## YOUR OBJECTIVE
The answer should hold only the lines from the one containing "О сущности инфляции" through the one containing "Fortæl det til en kollega" in the entries below, copied exactly, without pictures.

Records from a data source
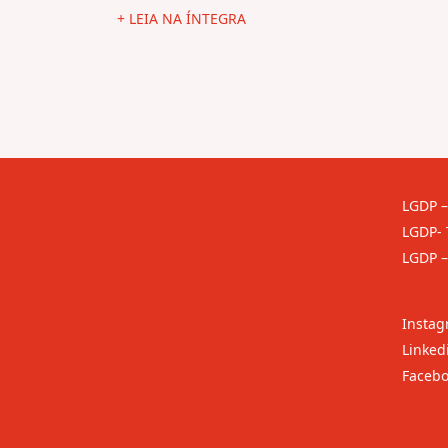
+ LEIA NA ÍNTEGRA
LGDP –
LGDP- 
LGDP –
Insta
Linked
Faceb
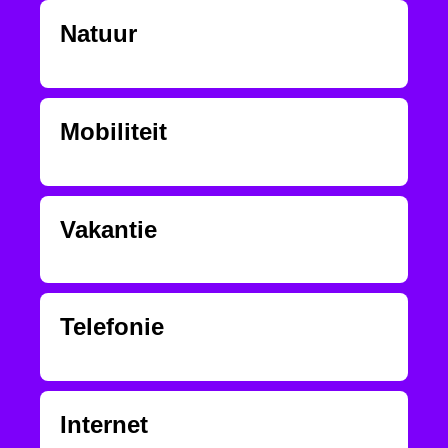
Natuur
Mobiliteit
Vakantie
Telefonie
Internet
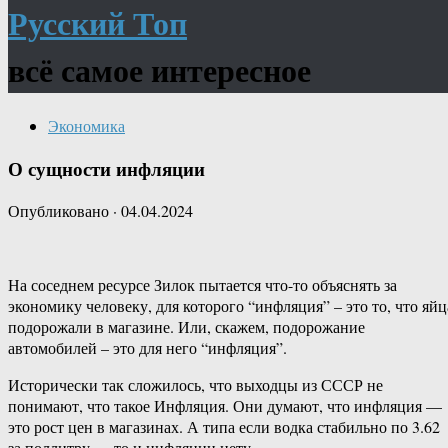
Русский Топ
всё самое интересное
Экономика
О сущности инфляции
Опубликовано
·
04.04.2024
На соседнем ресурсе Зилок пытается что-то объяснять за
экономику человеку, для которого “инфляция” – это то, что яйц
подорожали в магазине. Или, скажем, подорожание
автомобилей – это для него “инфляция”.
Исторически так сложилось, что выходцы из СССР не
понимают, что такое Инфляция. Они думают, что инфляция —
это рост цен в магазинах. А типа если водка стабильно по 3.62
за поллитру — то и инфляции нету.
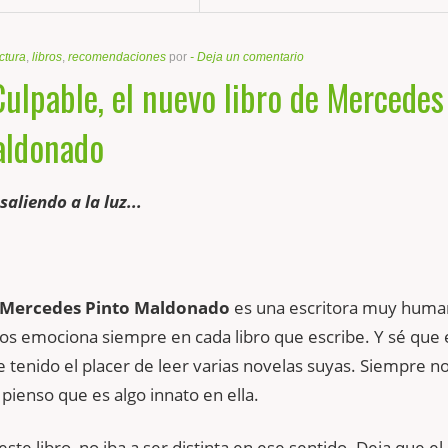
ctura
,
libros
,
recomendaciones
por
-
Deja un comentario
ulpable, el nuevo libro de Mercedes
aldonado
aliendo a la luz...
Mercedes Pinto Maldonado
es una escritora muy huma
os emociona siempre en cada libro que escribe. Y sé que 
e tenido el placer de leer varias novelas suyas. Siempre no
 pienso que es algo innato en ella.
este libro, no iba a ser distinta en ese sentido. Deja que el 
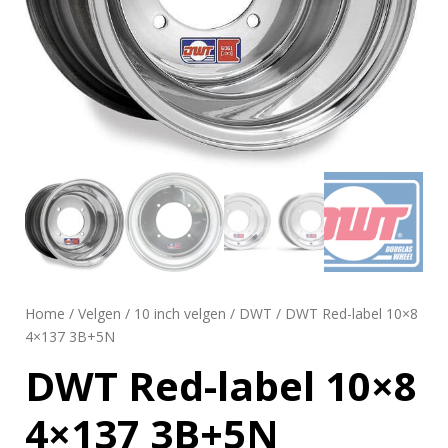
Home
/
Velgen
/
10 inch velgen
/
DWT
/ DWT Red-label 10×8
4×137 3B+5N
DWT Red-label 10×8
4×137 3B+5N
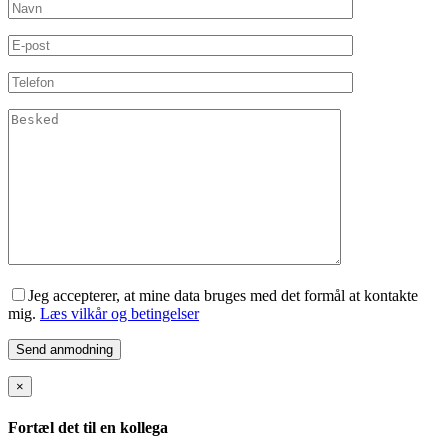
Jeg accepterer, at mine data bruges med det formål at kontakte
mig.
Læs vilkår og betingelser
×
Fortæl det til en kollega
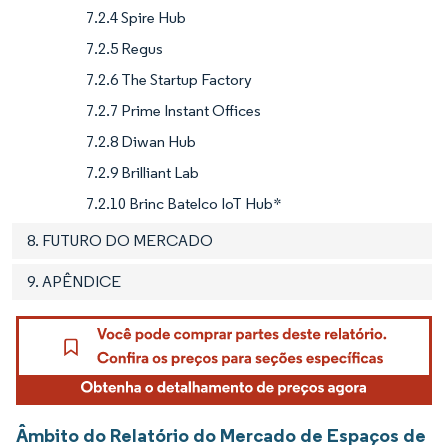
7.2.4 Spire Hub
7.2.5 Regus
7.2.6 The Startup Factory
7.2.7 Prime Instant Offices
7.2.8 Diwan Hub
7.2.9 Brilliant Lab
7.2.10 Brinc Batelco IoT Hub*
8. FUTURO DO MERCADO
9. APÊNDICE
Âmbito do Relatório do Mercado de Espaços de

## WRITTEN SOLUTION
О сущности инфляции
Опубликовано
·
04.04.2024
На соседнем ресурсе Зилок пытается что-то объяснять за
экономику человеку, для которого “инфляция” – это то, что яйц
подорожали в магазине. Или, скажем, подорожание
автомобилей – это для него “инфляция”.
Исторически так сложилось, что выходцы из СССР не
понимают, что такое Инфляция. Они думают, что инфляция —
это рост цен в магазинах. А типа если водка стабильно по 3.62
за поллитру — то и инфляции нету.
ctura
,
libros
,
recomendaciones
por
-
Deja un comentario
ulpable, el nuevo libro de Mercedes
aldonado
aliendo a la luz...
Mercedes Pinto Maldonado
es una escritora muy huma
os emociona siempre en cada libro que escribe. Y sé que 
e tenido el placer de leer varias novelas suyas. Siempre no
 pienso que es algo innato en ella.
este libro, no iba a ser distinta en ese sentido. Deja que el 
Home
/
Velgen
/
10 inch velgen
/
DWT
/ DWT Red-label 10×8
4×137 3B+5N
DWT Red-label 10×8
4×137 3B+5N
Jeg accepterer, at mine data bruges med det formål at kontakte
mig.
Læs vilkår og betingelser
×
Fortæl det til en kollega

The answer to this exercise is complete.